The signatures of the ministers who signed the deal show they represented three separate factions. Notably were the faction under President Salva Kiir, faction of the former detainees under ex-SPLM secretary general, Pagan Amum and the armed opposition faction under first vice president in unity government, Taban Deng Gai.

It is not clear whether the former detainees have resolved internal contradictions in which some of its members outside the government and in foreign countries are advocating for holistic approach while those in the government appears submissive to the views of the government and those of the armed opposition faction under the country’s first vice president which supports the views of the government in its entirety, representing a major shift in the drivers of the war.

The statement also urged the fighting groups to observe and recommit themselves to the cessation of hostilities. It pointed out that the reunified SPLM agreed to revisit the SPLM constitution and manifesto to ensure the SPLM redefine its ideological direction and agreed to ensure peace and security in the country and guarantee public safety and comprehensive security sector reform and professionalization of all security sector institutions to reflect national character.

The statement says the reunified SPLM recommits to and support establishment of comprehensive transitional justice and the political bureau shall be restructured in a manner that ensures timely decision making, internal cohesion and collective decision making.

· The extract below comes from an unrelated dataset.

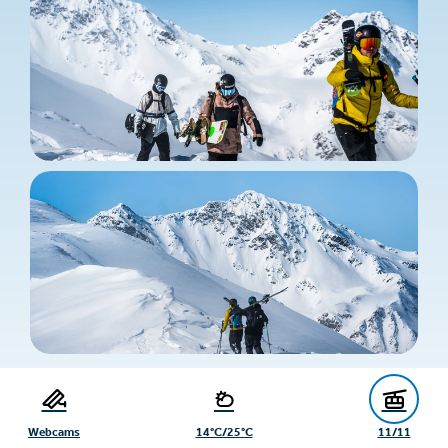
Webcams
14°C/25°C
11/11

"The reunified leadership shall develop party code of ethics and disciplinary procedures to be applicable and upheld by all members irrespective of their positions," it further reads.

The factions also agreed “to convene a national Liberation Council in Juba for the purpose of endorsing the Arusha agreement on the reunification matrix”.

President Kiir, the statement noted, will work with guarantors to provide security for those who need it.

Uganda’s Yoweri Museveni signed the new agreement as the guarantor while Betty Kigombe and Mohammed Alamir initialed the deal as witnesses.

The meeting of the SPLM factions was held in Entebbe, Uganda from 13-15 December.

Last month, the rival factions of South Sudan’s ruling party signed a unification agreement seeking to rebuild trust and confidence among them.

The deal, dubbed the “Declaration of Unification”, was signed in Cairo, Egypt under the auspices of Egyptian President Abdel-Fatah al-Sisi and Museveni.